備後国(広島県)の尾道に小左衛門という男がいた。代々富豪の家柄であった。この小左衛門の父は観勇といい、いつのころか病に伏すようになり、名医や薬など色々試してみたが快方へ向かうことはなく、それとは逆に日に日に弱り果てていた。
観勇は最期の言葉を思い、小左衛門を呼び出した。「死ぬ前に話しておかないといけない事がある」という言葉から始まった。
その話というのが…。
観勇の父の代に家で不祥事があった。しかしそれは些細なものであった。誰の仕業ともわからず近隣には尾ひれのついた噂となりとても困った。困り果てた観勇の父はこの問題を終わらすために誰かを勝手に犯人にしたてあげて事件そのものが終わったとしたら、近隣にも良いのではないかと思いついた。
さて、その犯人としてしたてあげられたのは、竹という召使いであった。竹はノロく機転もきかず仲間の者からはとても疎んじられている女であった。
その女には身元もいなかったのか竹に罪をきせてもどこからも言われないだろうと思った観勇の父は罪状を勝手に作り上げ、いびり続け、しかも食事も与えず結局なぶり殺しにされてしまった。
竹は今わの際に「この恨み…末代まで祟り抜いて思い知らせてくれる…」と言い残し、こと切れてしまった。
やがて観勇の父も原因不明の奇病に罹り虚しくこの世を去ってしまった。
そして今回はとうとう観勇の奇病である。これもきっと竹の恨みの仕業であろうと思った。
「これからは神仏を奉り、貧しいものには慈悲を与え、正しい行いをして生きるように」と言い残すとまもなく観勇は息を引き取った。

そしてはや観勇の一周忌を終えた翌朝。小左衛門は座敷の障子を開けいい気分で歌を詠んでいた。その時ふと自分の着物の裾に血が付いてるのが見えた。(おや?怪我でもしたかな?)と拭ってるうちに血は着物だけではなく畳にまで及んでおり、目を上げると壁や柱といわず部屋のあちこちにおびただしい血が滴り落ちていた。
あまりのことに動揺し、家の者にも言わず早めに床に就いたが小左衛門は父の遺した言葉であろうかと頭をよぎった。
翌日、再び座敷に出た小左衛門は畳から板敷に至るまで海のように血が染めたさまであった。
もう隠せないと思った小左衛門は家来に事情を話し、血を拭き清めるようにと命じた。しかし家来の目には血など一向に目につかず「旦那様、血などどこにもありませんが」と言うと小左衛門は「何?これが見えぬのか?」と顔が上気していたのでやむなく家来は小左衛門が指さす方を拭いた。小左衛門は「ほら見ろ、雑巾は真赤ではないか。新しいのに取り替えて拭くように」と命じた。
そんな日が何日も何日も続いた。しまいには座敷のみならず台所や庭など屋敷中を拭くようにと言い出した。家来達は初めの頃こそ小左衛門に同情すらしたが、しだいに疎ましくなりだんだんと家来は辞めていった。

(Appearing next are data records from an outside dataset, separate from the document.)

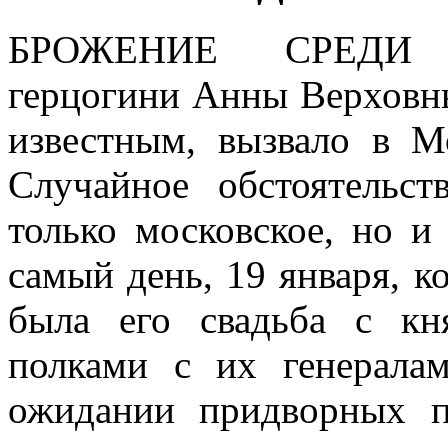
БРОЖЕНИЕ СРЕДИ 
герцогини Анны Верховны
известным, вызвало в М
Случайное обстоятельс
только московское, но и
самый день, 19 января, к
была его свадьба с кн
полками с их генерал
ожидании придворных п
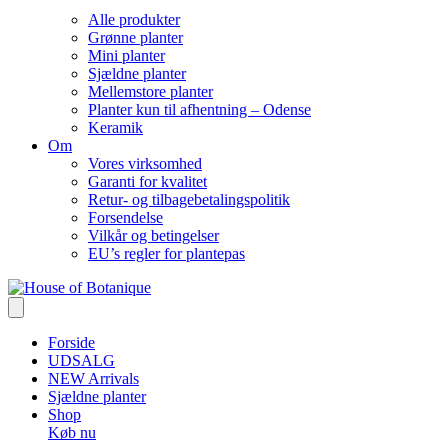
Alle produkter
Grønne planter
Mini planter
Sjældne planter
Mellemstore planter
Planter kun til afhentning – Odense
Keramik
Om
Vores virksomhed
Garanti for kvalitet
Retur- og tilbagebetalingspolitik
Forsendelse
Vilkår og betingelser
EU’s regler for plantepas
Forside
UDSALG
NEW Arrivals
Sjældne planter
Shop
Køb nu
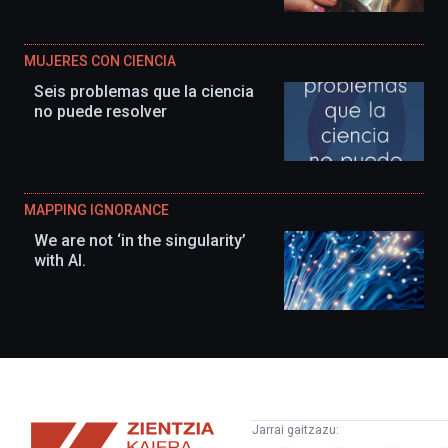
MUJERES CON CIENCIA
Seis problemas que la ciencia
no puede resolver
MAPPING IGNORANCE
We are not ‘in the singularity’
with AI.
Zientzia
Jarrai gaitzazu:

ある時、心配になった親戚一家が訪ねてきてくれた。小左衛門は「よくお越し下さった。しかし御覧の通り家中どこもかしこも血に染まっておりますので座っていただく場所もございません。どうかお早くおかえり下さい」と言った。親戚一家は(何もないのにやはり噂通り小左衛門には血がみえるようじゃ)と囁きあいその日は帰ることにした。
後日、これを痛ましく思った親戚一家は小左衛門に美しい食事を届けさせた。使い物が「器も綺麗に洗浄しておりますゆえどうぞご安心なさってください」と言った。小左衛門も有難く久々のご馳走だと蓋にてをかけると一口、二口と食べ始めたところたちまち赤黒い血が器をみたしてきた。箸を投げるとその箸は血溜まりに落ちた。
そういう間に小左衛門が目をあげると、どこもかしこも血だらけになっていた。それでも浸出してくる血を拭い、血に染まった着物を引き裂き投げ捨てる小左衛門はもう常人の目ではなかった。
1年後…小左衛門は子もないままにこの世を去った。竹が祟り抜いた富豪の家は断絶となった。

神木の祟り

鎌倉佐助谷の稲荷の別当は扇ガ谷に住む佐治右衛門の弟であった。社内の神木が生い茂ると誰はばかることなく、たくさん伐採して生活の糧としていた。
だが、たちまち御咎めが出て、妻子とも気が違ってしまった。それだけでも憂鬱な事だというのに年取った母は邪見放逸である時「3歳になる孫を斬ってみせよ」と催促した。
佐治右衛門はなんとも思わず「心得た」と言って無残にも孫を斬り「これを見ろ」と言ったところ老母は「ああ、心地よい」と言ってとても喜んだ。
そののち延宝8(1680)年10月20日、にわかに大雨となって雷が落ち老母の身体を二つ三つに引き裂いてしまった。
佐治右衛門は程なく自害してしまった。

家鳴り

日本各地に伝承される身近な妖怪である。家や家具が理由もなく揺れだすという、いわゆるポルターガイストである。
西洋では「ラップ現象」とも言われている。

江戸時代、但馬国(兵庫県北部)で浪人たちが肝試しをした。
近所では幽霊屋敷といわれているところだ。現代の人達もよくしている廃墟巡りのようなものだったのかもしれない。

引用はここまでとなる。